BIS - INDEXED UNITS OF ACCOUNT: THEORY AND ASSESSMENT OF HISTORICAL EXPERIENCE

INDEXED UNITS OF ACCOUNT: THEORY AND ASSESSMENT OF HISTORICAL EXPERIENCE
Robert J. Shiller
February 1998

COWLES FOUNDATION FOR RESEARCH IN ECONOMICS AT YALE UNIVERSITY
Box 2125, Yale Station
New Haven, Connecticut 06520

COWLES FOUNDATION DISCUSSION PAPER NO. 1171

"Historical Antecedents of Indexed Units of Account
While the UF is apparently the first successful unit of account indexed to a true price index, the use of units of account separate from money has been known for millennia. Of course, historically, units of account precede money altogether, at least precedes money as we know it.
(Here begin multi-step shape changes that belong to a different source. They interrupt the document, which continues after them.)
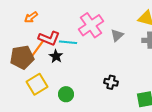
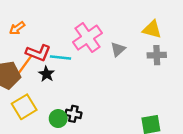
black cross: (111, 82) -> (73, 114), moved

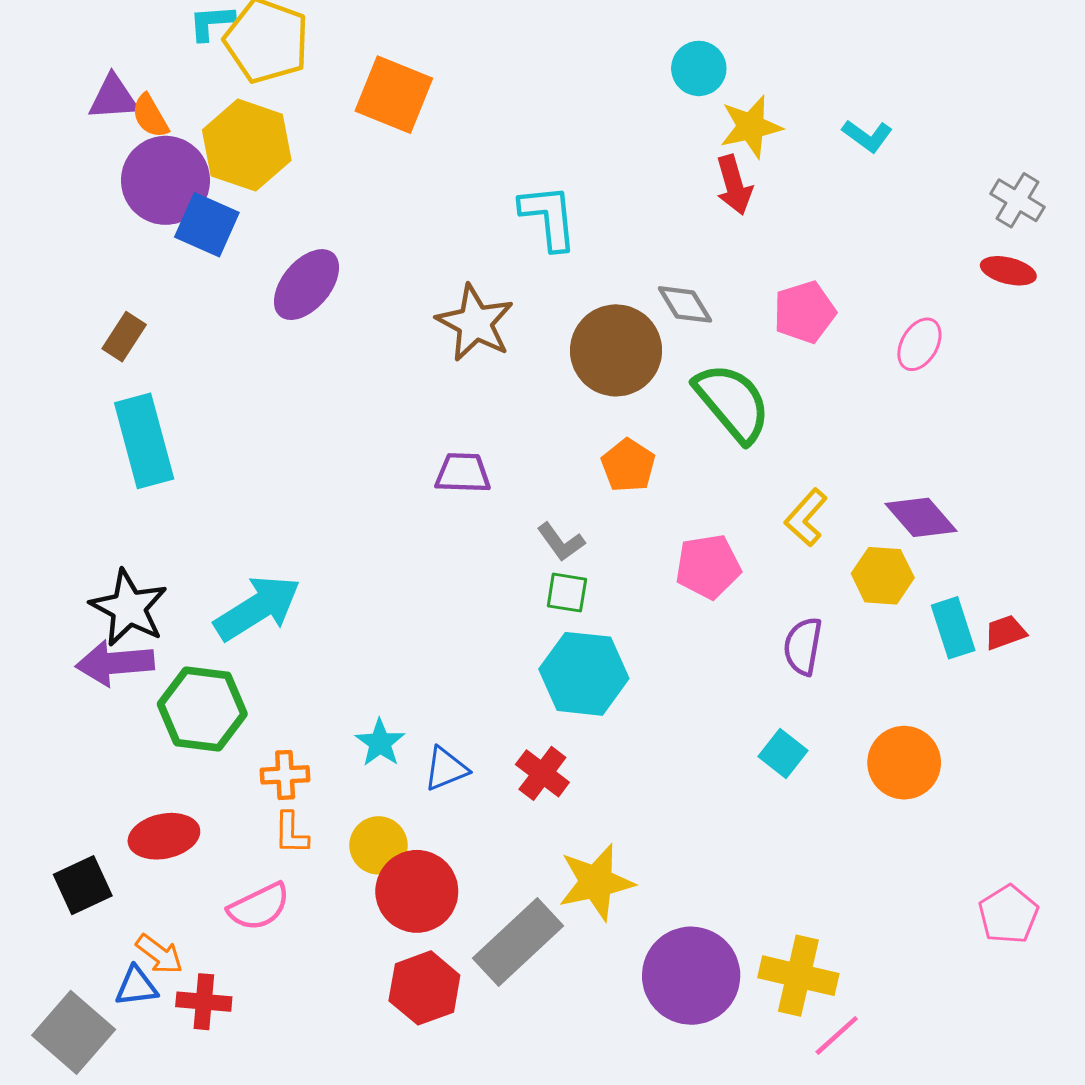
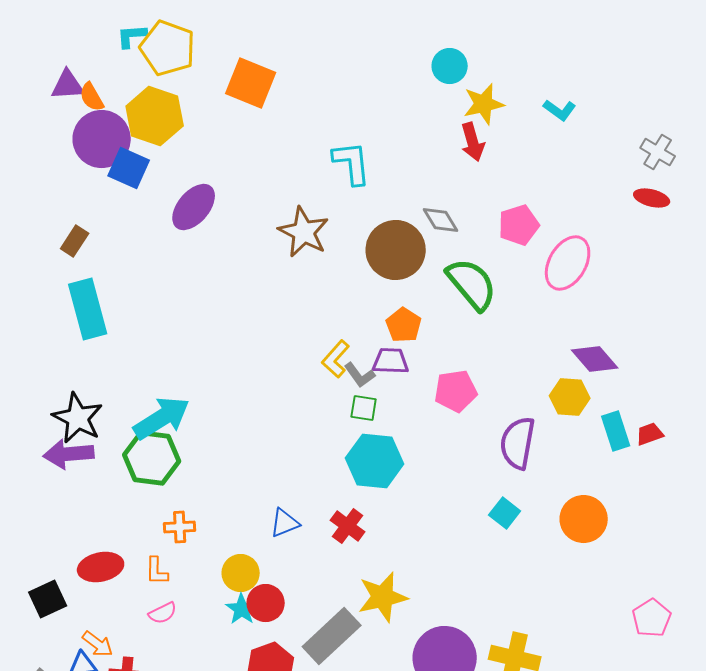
pink ellipse: (919, 344) -> (568, 263), moved, size x1.6
purple trapezoid: (463, 473) -> (391, 361), moved
yellow L-shape: (806, 517) -> (336, 359), moved
purple semicircle: (803, 646) -> (518, 443), size x1.4
green hexagon: (202, 709) -> (152, 458), moved
cyan star: (380, 743) -> (242, 609), moved
orange L-shape: (291, 833) -> (157, 571), moved
red circle: (417, 891) -> (266, 603), size x0.7
pink semicircle: (259, 907) -> (163, 613), size x0.7

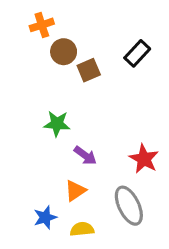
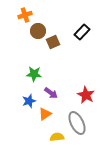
blue star: (45, 217) -> (29, 101), moved
yellow semicircle: (82, 229) -> (57, 137), moved

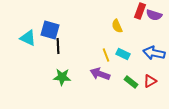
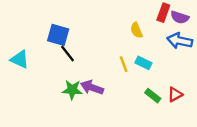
cyan triangle: (28, 38) -> (20, 59), moved
black line: (58, 46) -> (68, 54), turned -35
blue arrow: (154, 53) -> (180, 41), moved
purple arrow: (100, 74) -> (92, 87), moved

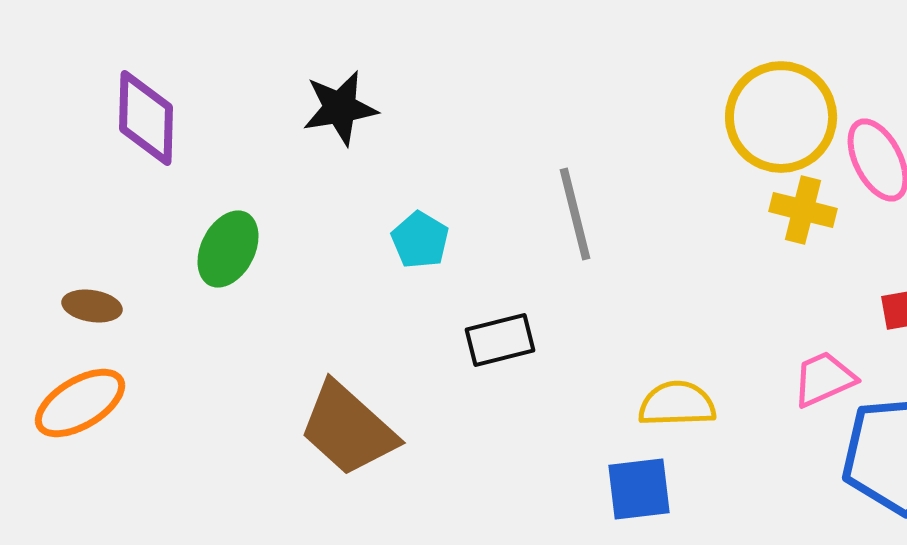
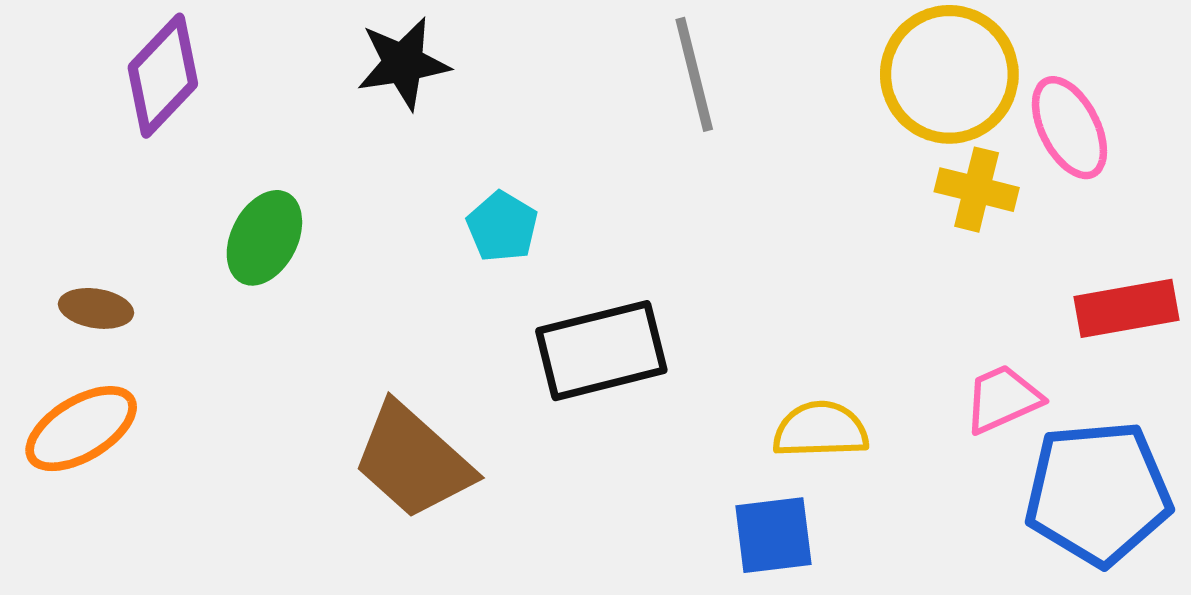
purple diamond: (146, 118) -> (163, 76), turned 42
gray line: (575, 214) -> (694, 74), moved
black rectangle: (500, 340) -> (601, 351), size x1.5

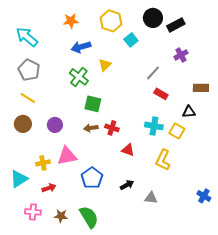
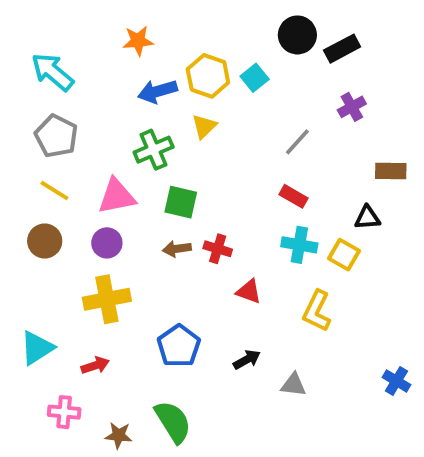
yellow hexagon: (111, 21) -> (208, 76), moved
green cross: (79, 77) -> (154, 150), turned 30
red rectangle: (161, 94) -> (293, 196), moved
pink triangle: (67, 156) -> (117, 196), moved
yellow cross: (43, 163) -> (107, 299), moved, size x1.6
brown star: (61, 216) -> (119, 435), moved

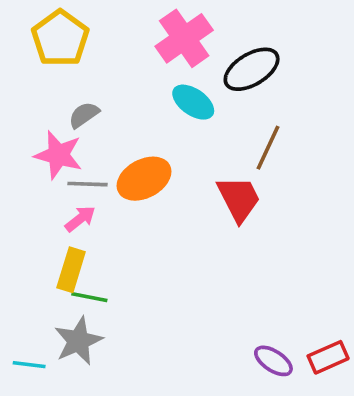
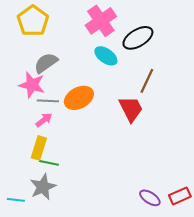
gray semicircle: (84, 115) -> (46, 63), size x1.4

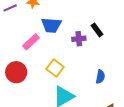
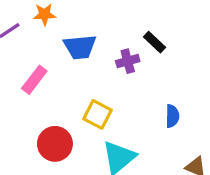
pink rectangle: (31, 42) -> (34, 80), moved
red circle: (16, 72) -> (55, 144), moved

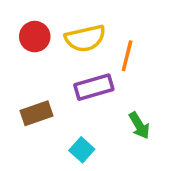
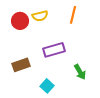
yellow semicircle: (85, 38) -> (40, 16), moved, size x0.7
orange line: (127, 56) -> (73, 15), moved

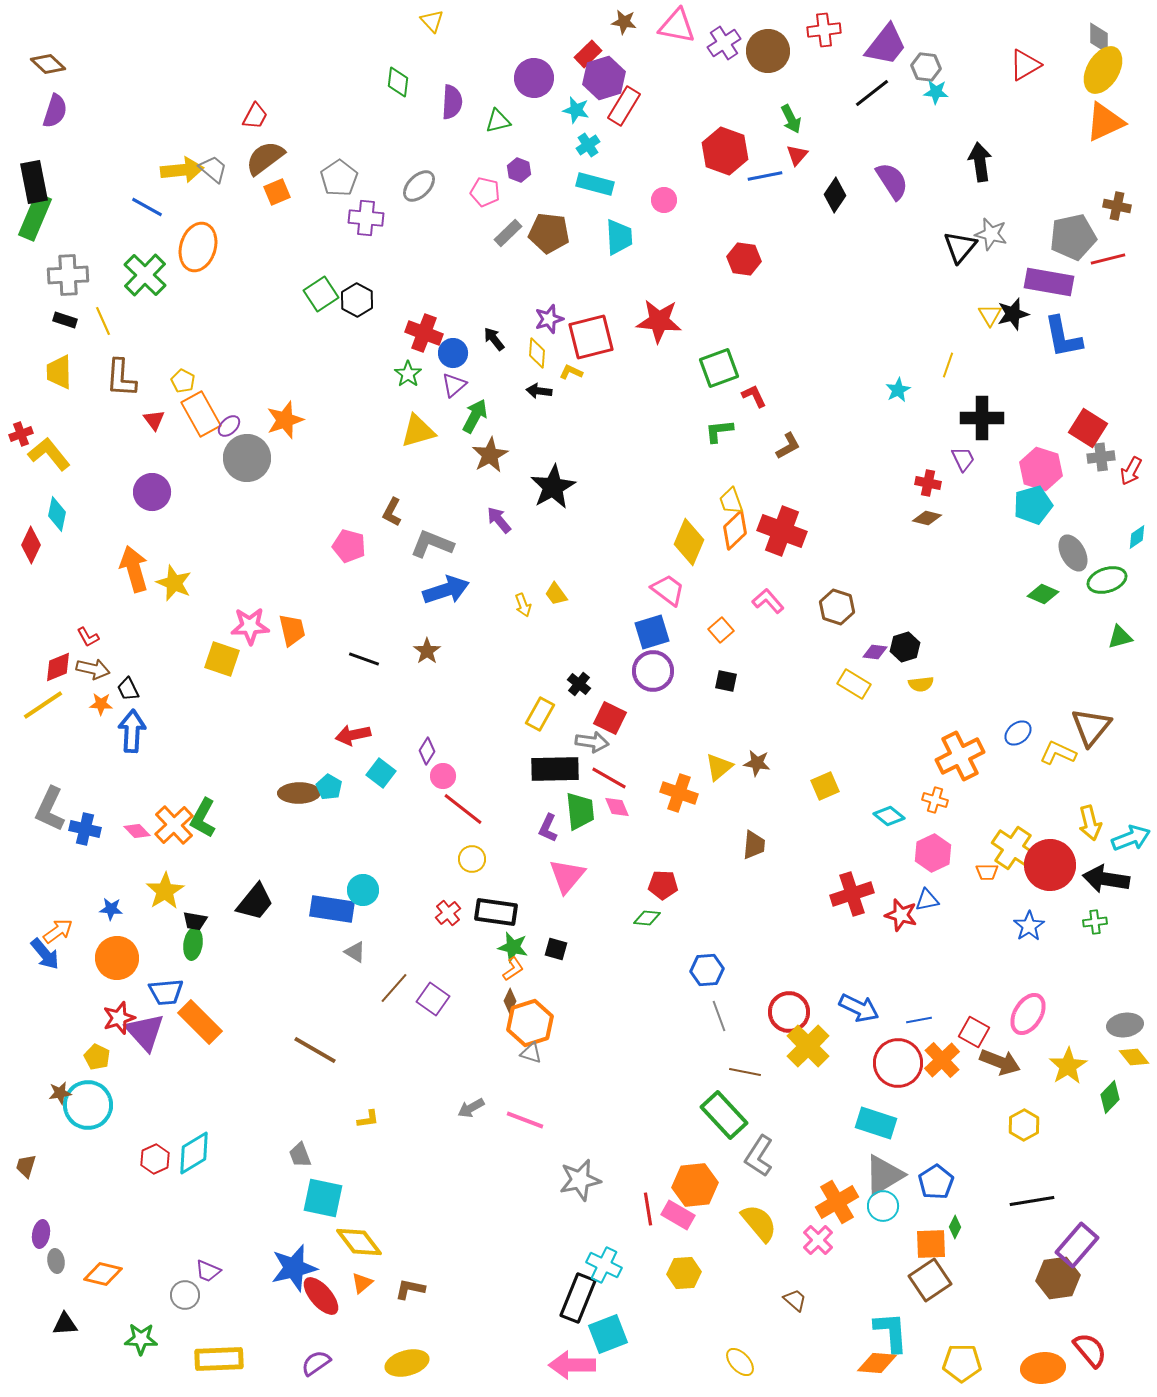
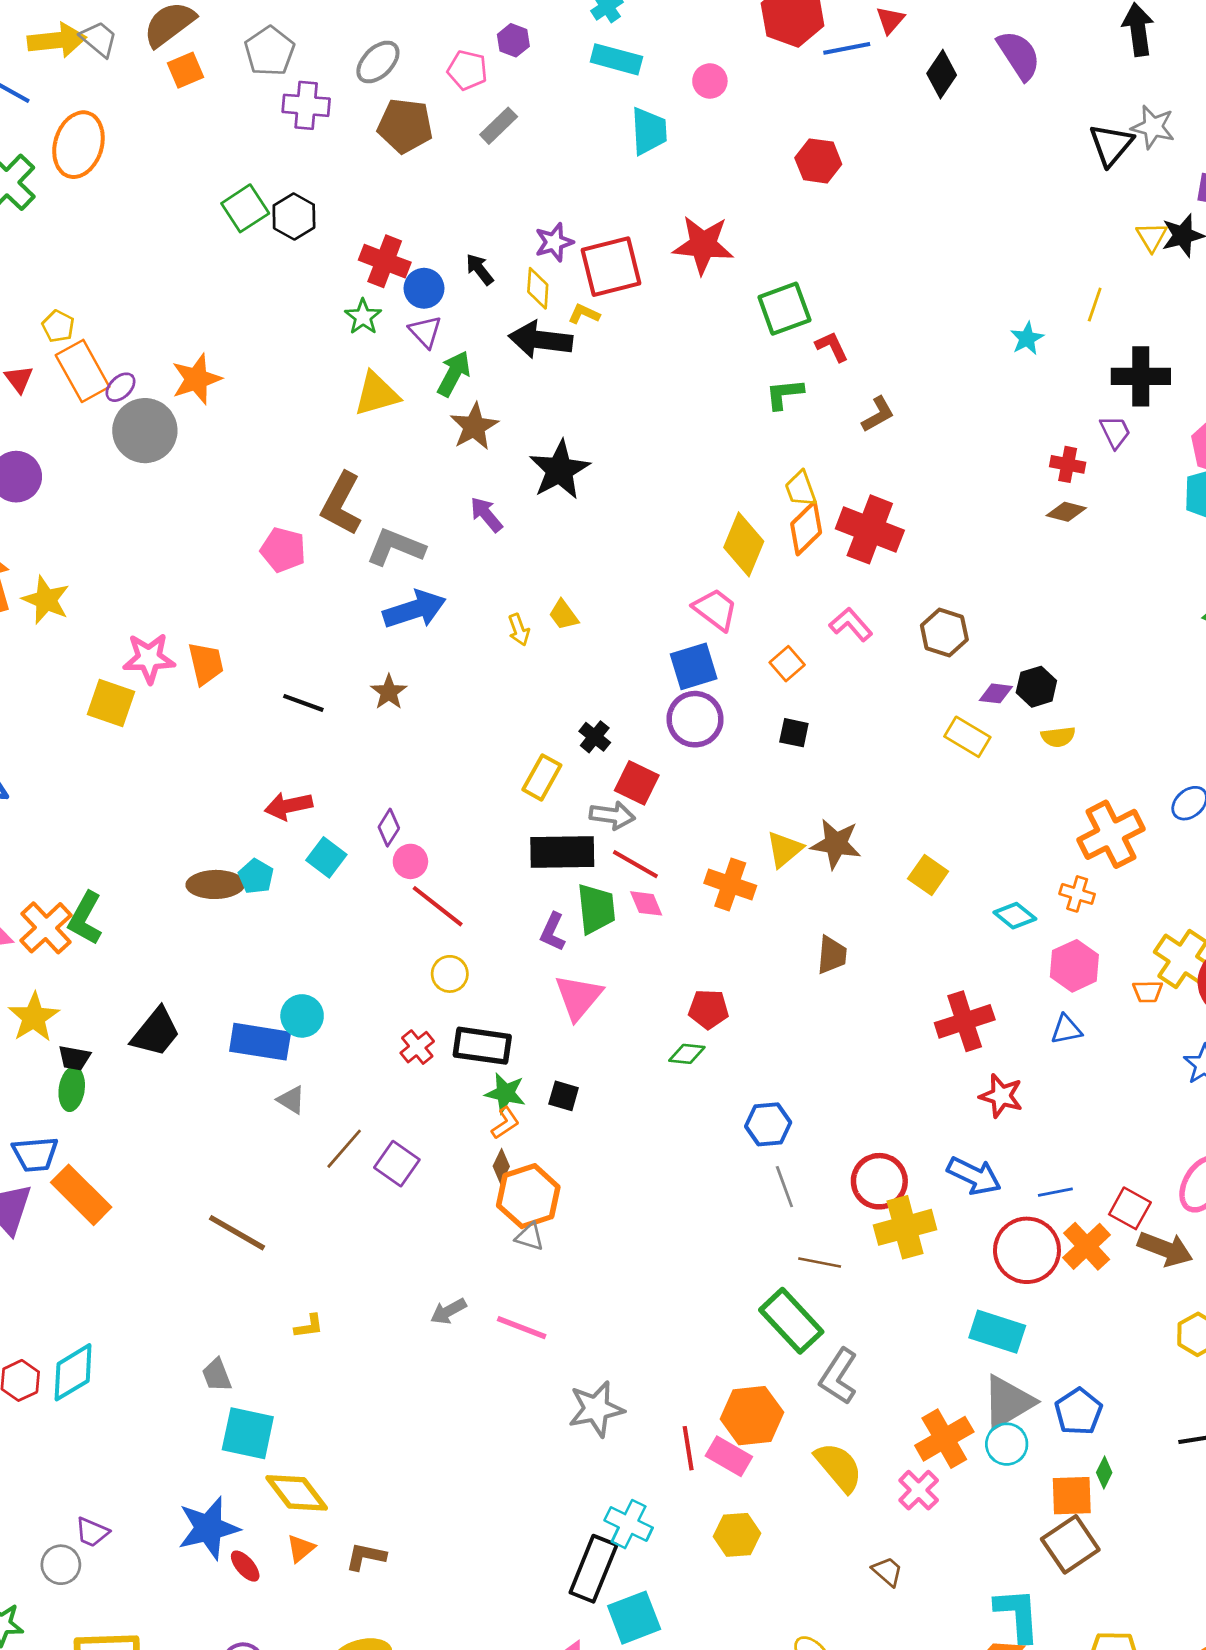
brown pentagon: (549, 233) -> (405, 126), moved
purple triangle: (454, 385) -> (425, 332), turned -32
black arrow: (539, 391) -> (541, 340), size x1.8
brown L-shape: (392, 512) -> (341, 504), size x1.6
brown star: (757, 763) -> (836, 844), size x1.4
yellow square: (825, 786) -> (928, 875), turned -32
red star: (901, 915) -> (1001, 1096), moved
yellow cross: (808, 1046) -> (905, 1227), turned 30
red ellipse: (321, 1296) -> (245, 1566), size x0.6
Trade in terms of precious metals themselves, rather than any money, actually preceded the invention of coinage in the seventh century B.C. Units of weight, such as the talent or the shekel, evolved into units of money when coins were minted that had specified relations to the weight. But, since governments could not be trusted to maintain the weight of the coinage, a tradition developed to write contracts in units that did not correspond to any current coins:

Einaudi (1953, pp. 234–235) wrote:
Today each country has only one monetary unit: the lira, the franc, mark, pound
sterling, or dollar. This is the system established by the French assemblies at the
end of the eighteenth century. . . . Prior to the French Revolution, the monetary
system of most European countries was based on altogether different principles.
Contemporary authors could take these principles for granted and did not have to
explain them to others. Their strange terminology causes us, who live in another
world, to wander for a while in a dark forest. By and by, we finally understand the
tacit assumptions of their discourses. The key, needed to interpret the apparent
confusion of the monetary treatises written prior to the eighteenth century, is the
disjunction between a monetary unit and a standard of value and of deferred payment

and another monetary unit used as a medium of exchange.
In medieval and renaissance times, even contracts that were explicitly written in terms of units of currency that were currently circulating as coins sometimes were understood to be executed in terms of some other measure. For example, in Milan in 1445, a debt of one florin would not be paid with one of the gold florin coins, but rather in an amount computed under the assumption that the florin was still worth 384 silver deniers (and not the 768 deniers that the florin coin was then worth), see Cipolla (1956).
Since there were often no coins currently circulating corresponding to these units, the actual units of account were often called “imaginary money.” They were also called “moneta numeraria,” “money of account,” “ideal money,” “political money,” or “ghost money.” From the time of Charlemagne, trade and contracts in Europe were substantially based on the moneta numeraria called the pound, (or equivalently, “livre” or “lira), which was always worth 20 sous (shillings) and each sou worth 12 deniers (pence), see Einaudi (1953). Ultimately, the standard of value represented by this system was the silver denarius issued by Charlemagne in the late eighth century and early ninth centuries, coins that were no longer circulating, or even seen, later in the middle ages and renaissance. Charlemagne’s denarius weighed one 240th of a troy pound, while the earlier Roman denarius had gone through repeated debasements, and was not a unit of account in medieval or renaissance times. Because they are even fractions, the sou (at twelve deniers) and pound were natural units of account, but Charlemagne never issued coins representing these values. Actual exchange was executed in terms of current coinage, which had many names from the realms that issued them, names such as angels, blanks, crowns, crazies, doblons, dollars, douzains, ducats, ducatoons, écus, farthings, florins, guilders, louis, moutons, nobles, obols, phillipi, reals, sovereigns, stivers, and testoons. Many of each of these would circulate simultaneously in each country, a situation that would create tremendous confusion if there were not a standard unit of account..."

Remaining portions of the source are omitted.